Le registre foncier coutumier
Le Registre Foncier Coutumier ou encore Registre Foncier Communautaire, est venu répondre à un besoin imminent des communautés locales qui se sentaient moins sécurisées par certaines dispositions de la loi foncière actuelle. Sur le plan individuel, la sécurisation foncière est perçue comme une condition pour assurer la subsistance de la famille.
Elle permet aussi d’assurer la transmission des terres aux héritiers. Du point de vue de l’Etat, elle est surtout perçue comme une dimension essentielle des politiques de développement, qui facilite la croissance de la production agricole, la maitrise du développement urbain, et permet de garantir la paix sociale36. En plus, la mise en place du registre communautaire permet également d’améliorer les pratiques coutumières locales de gestion des terres.
Elle favorise, en plus, la sécurité de la tenure foncière des vulnérables au sein de la communauté, tant sur le plan institutionnel, légal et spatial37. Il [le registre foncier coutumier] facilite, somme toute, d’identifier les occupants fonciers, qui sont dans la zone, ainsi que les droits fonciers sur leurs terres, conclut Jean-Pierre Chauveau (2003).
Questions Fréquemment Posées
Quels sont les avantages du titre foncier coutumier au Sud-Kivu ?

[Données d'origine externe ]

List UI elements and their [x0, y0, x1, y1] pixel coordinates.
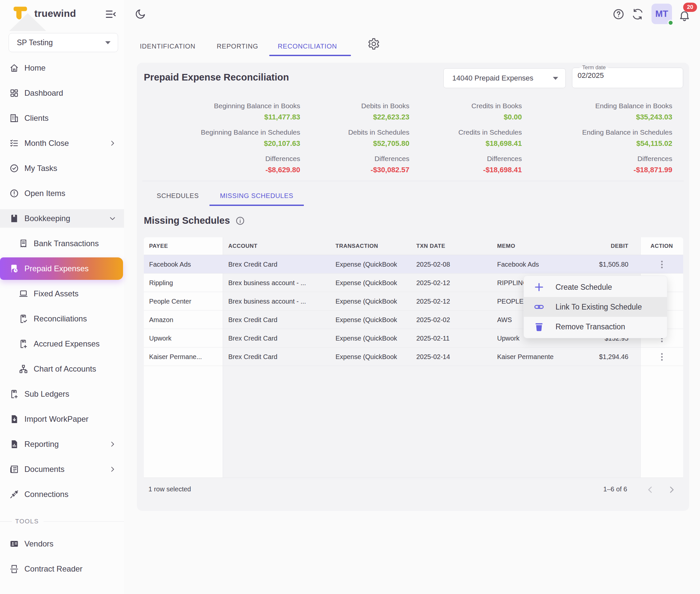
- plug-icon: [9, 489, 19, 499]
- sidebar-item-import-workpaper[interactable]: Import WorkPaper: [0, 410, 124, 428]
- term-date-field[interactable]: Term date 02/2025: [572, 65, 683, 88]
- sidebar-item-bookkeeping[interactable]: Bookkeeping: [0, 209, 124, 228]
- menu-item-label: Link To Existing Schedule: [556, 303, 642, 311]
- receipt-icon: [19, 239, 28, 249]
- tab-reporting[interactable]: REPORTING: [217, 37, 258, 56]
- cell-transaction: Expense (QuickBook: [330, 255, 411, 273]
- table-row[interactable]: Kaiser Permane... Brex Credit Card Expen…: [144, 348, 683, 366]
- sidebar-item-fixed-assets[interactable]: Fixed Assets: [0, 285, 124, 303]
- gear-icon[interactable]: [368, 38, 380, 50]
- section-title: Missing Schedules: [144, 215, 230, 226]
- laptop-icon: [19, 289, 28, 299]
- hierarchy-icon: [19, 364, 28, 374]
- summary-col-credits: Credits in Books $0.00 Credits in Schedu…: [410, 100, 522, 175]
- sidebar-item-connections[interactable]: Connections: [0, 485, 124, 503]
- sidebar-item-documents[interactable]: Documents: [0, 460, 124, 478]
- sidebar-item-chart-of-accounts[interactable]: Chart of Accounts: [0, 360, 124, 378]
- rows-selected-status: 1 row selected: [148, 483, 191, 496]
- cell-txn-date: 2025-02-11: [411, 329, 492, 348]
- cell-payee: Facebook Ads: [144, 255, 223, 273]
- notification-badge: 20: [683, 3, 697, 12]
- table-header-row: PAYEE ACCOUNT TRANSACTION TXN DATE MEMO …: [144, 237, 683, 255]
- summary-label: Credits in Books: [410, 100, 522, 111]
- subtab-schedules[interactable]: SCHEDULES: [146, 186, 209, 206]
- cell-account: Brex Credit Card: [223, 310, 330, 329]
- pagination-prev-icon[interactable]: [643, 483, 657, 496]
- cell-transaction: Expense (QuickBook: [330, 348, 411, 366]
- row-menu-icon[interactable]: [658, 258, 665, 271]
- avatar[interactable]: MT: [652, 4, 672, 24]
- sidebar-item-label: Connections: [25, 490, 68, 499]
- summary-col-ending: Ending Balance in Books $35,243.03 Endin…: [560, 100, 672, 175]
- pagination-next-icon[interactable]: [665, 483, 678, 496]
- menu-item-remove-transaction[interactable]: Remove Transaction: [524, 317, 667, 337]
- chevron-right-icon: [109, 140, 116, 147]
- sidebar-item-accrued-expenses[interactable]: Accrued Expenses: [0, 335, 124, 353]
- cell-memo: Facebook Ads: [492, 255, 583, 273]
- summary-value: $0.00: [410, 111, 522, 123]
- sidebar-item-vendors[interactable]: Vendors: [0, 535, 124, 553]
- summary-label: Ending Balance in Schedules: [560, 127, 672, 138]
- sidebar-item-clients[interactable]: Clients: [0, 109, 124, 127]
- subtab-missing-schedules[interactable]: MISSING SCHEDULES: [209, 186, 304, 206]
- sidebar-item-label: Reporting: [25, 439, 59, 449]
- summary-label: Differences: [188, 153, 300, 164]
- table-row[interactable]: Facebook Ads Brex Credit Card Expense (Q…: [144, 255, 683, 273]
- tab-identification[interactable]: IDENTIFICATION: [140, 37, 196, 56]
- cell-payee: Rippling: [144, 273, 223, 292]
- info-icon[interactable]: [235, 216, 245, 226]
- col-header-txn-date[interactable]: TXN DATE: [411, 237, 492, 255]
- sidebar-item-sub-ledgers[interactable]: Sub Ledgers: [0, 385, 124, 403]
- col-header-account[interactable]: ACCOUNT: [223, 237, 330, 255]
- sidebar-item-label: Chart of Accounts: [34, 364, 96, 373]
- sidebar-item-open-items[interactable]: Open Items: [0, 184, 124, 203]
- help-icon[interactable]: [612, 8, 625, 21]
- row-menu-icon[interactable]: [658, 351, 665, 363]
- sidebar-item-contract-reader[interactable]: Contract Reader: [0, 560, 124, 578]
- sidebar-item-label: Bookkeeping: [25, 214, 70, 223]
- summary-value: -$30,082.57: [297, 164, 409, 175]
- col-header-transaction[interactable]: TRANSACTION: [330, 237, 411, 255]
- sidebar-item-bank-transactions[interactable]: Bank Transactions: [0, 234, 124, 253]
- sidebar-item-label: Bank Transactions: [34, 239, 99, 248]
- online-status-dot: [668, 20, 674, 26]
- col-header-payee[interactable]: PAYEE: [144, 237, 223, 255]
- dark-mode-toggle[interactable]: [135, 8, 146, 20]
- cell-memo: Kaiser Permanente: [492, 348, 583, 366]
- summary-label: Beginning Balance in Books: [188, 100, 300, 111]
- col-header-memo[interactable]: MEMO: [492, 237, 583, 255]
- tab-reconciliation[interactable]: RECONCILIATION: [278, 37, 337, 56]
- cell-account: Brex business account - ...: [223, 273, 330, 292]
- cell-txn-date: 2025-02-02: [411, 310, 492, 329]
- avatar-initials: MT: [656, 9, 668, 19]
- summary-col-beginning: Beginning Balance in Books $11,477.83 Be…: [188, 100, 300, 175]
- col-header-debit[interactable]: DEBIT: [583, 237, 640, 255]
- sidebar-item-label: Month Close: [25, 139, 69, 148]
- menu-item-create-schedule[interactable]: Create Schedule: [524, 277, 667, 297]
- file-import-icon: [9, 414, 19, 424]
- sidebar-item-label: Home: [25, 63, 45, 73]
- menu-item-link-to-existing-schedule[interactable]: Link To Existing Schedule: [524, 297, 667, 317]
- sidebar-item-month-close[interactable]: Month Close: [0, 134, 124, 153]
- sidebar-item-my-tasks[interactable]: My Tasks: [0, 159, 124, 177]
- sidebar-item-label: Vendors: [25, 539, 54, 549]
- sidebar-item-label: Clients: [25, 113, 48, 123]
- sidebar-collapse-icon[interactable]: [104, 8, 117, 21]
- refresh-icon[interactable]: [631, 8, 644, 21]
- sidebar-item-dashboard[interactable]: Dashboard: [0, 84, 124, 102]
- cell-debit: $1,294.46: [583, 348, 640, 366]
- workspace-select[interactable]: SP Testing: [8, 33, 118, 52]
- sidebar-item-reconciliations[interactable]: Reconciliations: [0, 309, 124, 328]
- tools-section-label: TOOLS: [15, 518, 39, 525]
- sidebar-item-prepaid-expenses[interactable]: Prepaid Expenses: [0, 257, 123, 280]
- summary-label: Debits in Books: [297, 100, 409, 111]
- account-select[interactable]: 14040 Prepaid Expenses: [443, 68, 566, 88]
- summary-value: $20,107.63: [188, 138, 300, 149]
- sidebar-item-label: Reconciliations: [34, 314, 87, 323]
- summary-value: $18,698.41: [410, 138, 522, 149]
- sidebar-item-reporting[interactable]: Reporting: [0, 435, 124, 454]
- summary-col-debits: Debits in Books $22,623.23 Debits in Sch…: [297, 100, 409, 175]
- chevron-right-icon: [109, 440, 116, 448]
- pagination-range: 1–6 of 6: [582, 483, 648, 496]
- sidebar-item-home[interactable]: Home: [0, 59, 124, 77]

Le titre foncier coutumier permet au détenteur de faire valoir ses droits sur la terre grâce à un processus participatif et inclusif, et il est moins coûteux que le certificat d’enregistrement de l’État.
Comment la cartographie participative aide-t-elle à la sécurisation foncière ?
La cartographie participative contribue à la reconnaissance des droits fonciers locaux et aide à la planification des espaces, tout en documentant les accords entre communautés sur les limites de leurs terroirs.
Quel rôle jouent les cadres de dialogue et de médiation dans la gestion des conflits fonciers ?
Les cadres de dialogue et de médiation sont consultés pour résoudre les différends fonciers, et leur efficacité a permis de rétablir la paix sociale dans plusieurs cas, comme illustré par le projet de sécurisation foncière de l’IFDP.